Diversity and sustainability: a powerful combination for competitiveness
Both are needed for the future of the asset management industry and its ability to serve clients
There are currently several important disruptive trends in the asset management ecosystem. Some of them, such as pressure on fees, are clearly linked to the atypical current macro-economic environment with “lower for longer” interest rates. Some are linked to longer term trends unfolding methodically and paving a new path for the industry, such as demographics, technology and climate change. Because of their long-term nature, those trends are often disregarded until they become “today’s reality”.
As far as diversity and sustainability are concerned, I believe that the day of recognition has finally come: not only are both needed for the future of our industry and its ability to serve clients, but they can also create a powerful combination leading to enhanced competitiveness for firms who can leverage them in an authentic way. With over US$80 trillion in assets represented by United Nations-supported Principles for Responsible Investment (UNPRI) signatories, the message from asset managers and asset owners is clear.
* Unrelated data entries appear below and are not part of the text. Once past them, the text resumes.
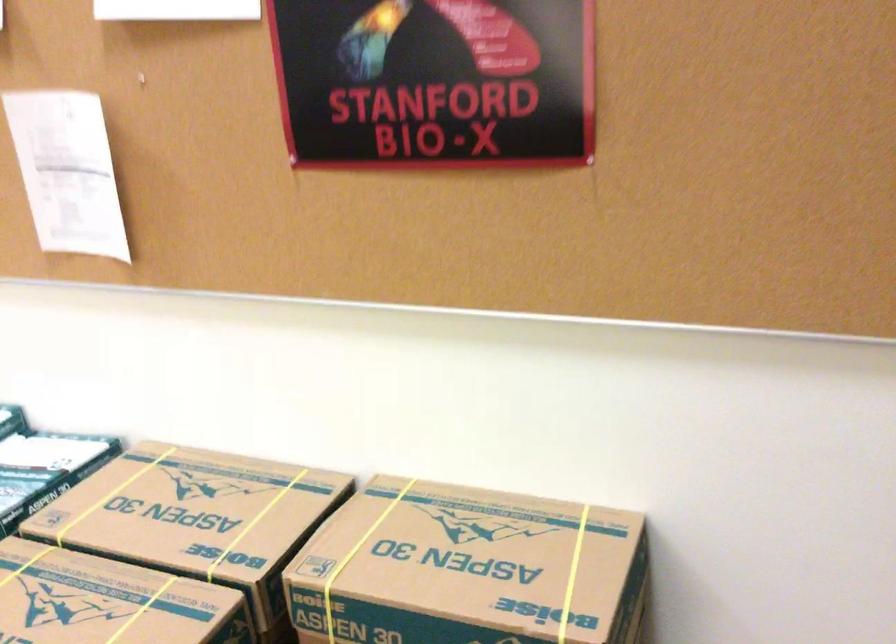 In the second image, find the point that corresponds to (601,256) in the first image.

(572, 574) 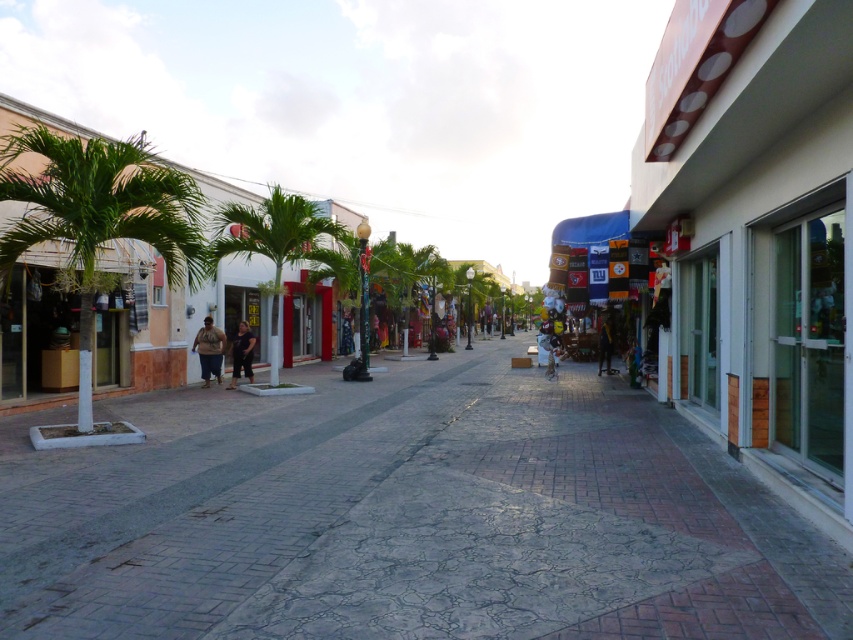 You are a person trying to decide whether to wear the brown fuzzy jacket at center and dark blue jeans at center for a walk in this tropical location. Considering the jacket is larger than the jeans, would the jacket provide enough coverage against the sun?

The brown fuzzy jacket at center is larger in size than dark blue jeans at center, but the jacket is only covering the upper body. Since the scene is in a tropical location with warm weather, the jacket may not provide sufficient sun coverage for the entire body, especially the legs which are covered by the dark blue jeans at center. Consider adding a hat or sunscreen for better protection.

You are a photographer standing in the middle of the tropical street scene. You notice a person wearing a brown fuzzy jacket at center and dark blue jeans at center. Which piece of clothing is closer to you?

The brown fuzzy jacket at center is closer to you because it is in front of the dark blue jeans at center. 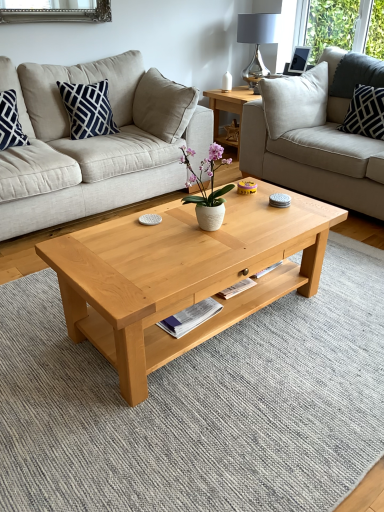 Identify the location of free space to the back side of white ceramic vase at center. (192, 219). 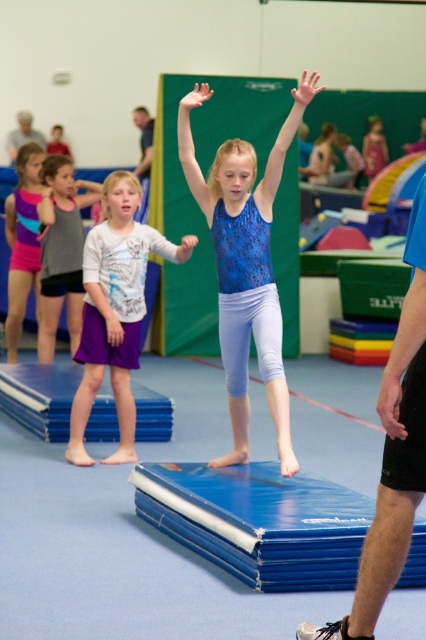 Question: Which object is farther from the camera taking this photo?

Choices:
 (A) blue shirt at upper center
 (B) matte purple shorts at left
 (C) purple cotton skirt at left

Answer: (A)

Question: Does gray fabric tank top at left appear over blue shirt at upper center?

Choices:
 (A) no
 (B) yes

Answer: (A)

Question: Which is farther from the purple cotton skirt at left?

Choices:
 (A) blue fabric shorts at lower right
 (B) gray fabric shirt at upper left
 (C) matte purple shorts at left

Answer: (B)

Question: Is blue fabric gymnast at center closer to camera compared to gray fabric shirt at upper left?

Choices:
 (A) yes
 (B) no

Answer: (A)

Question: Which point appears closest to the camera in this image?

Choices:
 (A) (62, 186)
 (B) (28, 125)

Answer: (A)

Question: Can you confirm if purple cotton skirt at left is wider than blue fabric gymnast at center?

Choices:
 (A) no
 (B) yes

Answer: (B) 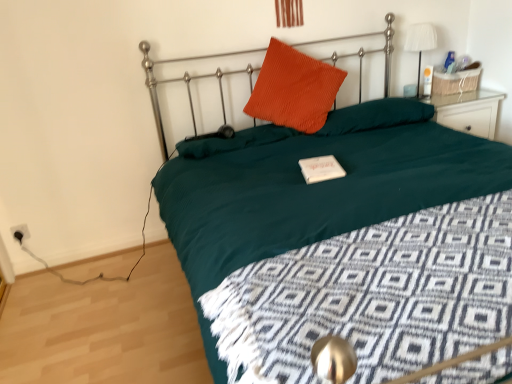 Question: Which direction should I rotate to look at orange corduroy pillow at center, the 3th pillow viewed from the right, — up or down?

Choices:
 (A) down
 (B) up

Answer: (B)

Question: Considering the relative sizes of white fabric lampshade at upper right and teal fabric bed at center in the image provided, is white fabric lampshade at upper right shorter than teal fabric bed at center?

Choices:
 (A) no
 (B) yes

Answer: (B)

Question: From a real-world perspective, is white fabric lampshade at upper right located beneath teal fabric bed at center?

Choices:
 (A) no
 (B) yes

Answer: (A)

Question: Is white fabric lampshade at upper right thinner than teal fabric bed at center?

Choices:
 (A) yes
 (B) no

Answer: (A)

Question: Could teal fabric bed at center be considered to be inside white fabric lampshade at upper right?

Choices:
 (A) yes
 (B) no

Answer: (B)

Question: Is white fabric lampshade at upper right positioned before teal fabric bed at center?

Choices:
 (A) yes
 (B) no

Answer: (B)

Question: Is white fabric lampshade at upper right not within teal fabric bed at center?

Choices:
 (A) no
 (B) yes

Answer: (B)

Question: Is corduroy orange pillow at center, the second pillow from the right, located outside orange corduroy pillow at upper center, the 3th pillow in the left-to-right sequence?

Choices:
 (A) no
 (B) yes

Answer: (B)

Question: Is corduroy orange pillow at center, positioned as the 2th pillow in left-to-right order, at the right side of orange corduroy pillow at upper center, the 3th pillow in the left-to-right sequence?

Choices:
 (A) yes
 (B) no

Answer: (B)

Question: From the image's perspective, is corduroy orange pillow at center, the second pillow from the right, under orange corduroy pillow at upper center, the 1th pillow positioned from the right?

Choices:
 (A) yes
 (B) no

Answer: (B)

Question: Are corduroy orange pillow at center, positioned as the 2th pillow in left-to-right order, and orange corduroy pillow at upper center, the 1th pillow positioned from the right, making contact?

Choices:
 (A) no
 (B) yes

Answer: (A)

Question: Considering the relative positions of corduroy orange pillow at center, positioned as the 2th pillow in left-to-right order, and orange corduroy pillow at upper center, the 3th pillow in the left-to-right sequence, in the image provided, is corduroy orange pillow at center, positioned as the 2th pillow in left-to-right order, behind orange corduroy pillow at upper center, the 3th pillow in the left-to-right sequence,?

Choices:
 (A) yes
 (B) no

Answer: (B)

Question: Can you confirm if corduroy orange pillow at center, positioned as the 2th pillow in left-to-right order, is shorter than orange corduroy pillow at upper center, the 3th pillow in the left-to-right sequence?

Choices:
 (A) no
 (B) yes

Answer: (A)

Question: From the image's perspective, would you say corduroy orange pillow at center, the second pillow from the right, is shown under black plastic socket at lower left?

Choices:
 (A) yes
 (B) no

Answer: (B) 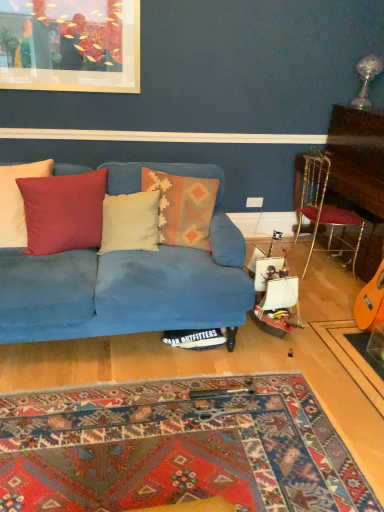 Find the location of a particular element. This screenshot has width=384, height=512. vacant area on top of carpet with intricate patterns at lower center (from a real-world perspective) is located at coordinates 150,444. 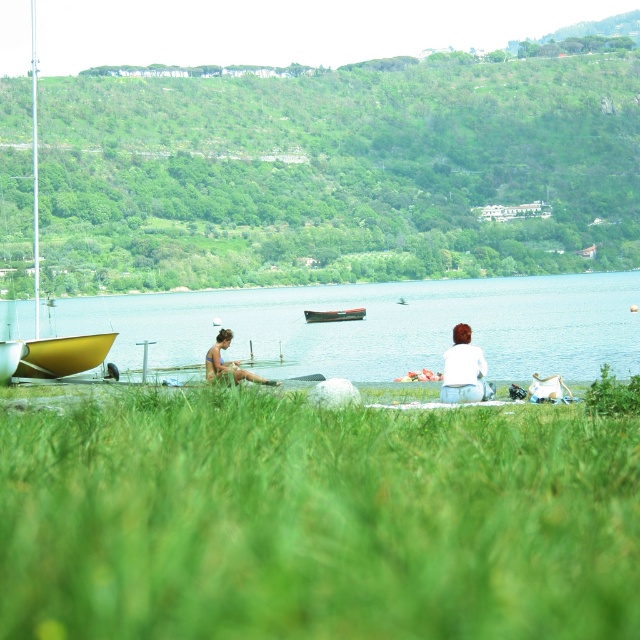 Question: Does matte blue swimsuit at center appear on the right side of metallic gray boat at center?

Choices:
 (A) no
 (B) yes

Answer: (A)

Question: Which point is closer to the camera?

Choices:
 (A) (458, 420)
 (B) (308, 310)

Answer: (A)

Question: Is yellow matte sailboat at left further to camera compared to matte blue swimsuit at center?

Choices:
 (A) yes
 (B) no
An acceleration of ESG investing
The new normal in asset management is here, and it is about sustainability. Climate change and technology are the basis for an acceleration of the change towards sustainability, and environmental, social and governance (ESG) investing. Interests from clients, asset owners and asset managers are all converging. Given systemic climate risks and the potentially disruptive pressure points ahead, it is likely that adopted benchmarks will increasingly reflect tomorrow’s sustainable opportunity sets and, therefore, accelerate change in the way assets are managed.
The power of diversity
Authenticity and alignment are, as we know, keys to success. Therefore, it is critical that asset management firms not only provide their clients with sustainable investment solutions, but reflect on their own sustainability, management style and diversity. If not, they risk failing in this new normal environment.
As the definition of success on the board level moves from shareholders’ to stakeholders’ returns, which include those of shareholders, employees and the community, harnessing the powerful combination of sustainability and diversity becomes critical for those asset management firms playing the long game. This ultimately rests on the ability to shape corporate culture, which can provide a systematic process where diversity of thought, gender, ethnicity and socio-economic background are not only accepted but also celebrated.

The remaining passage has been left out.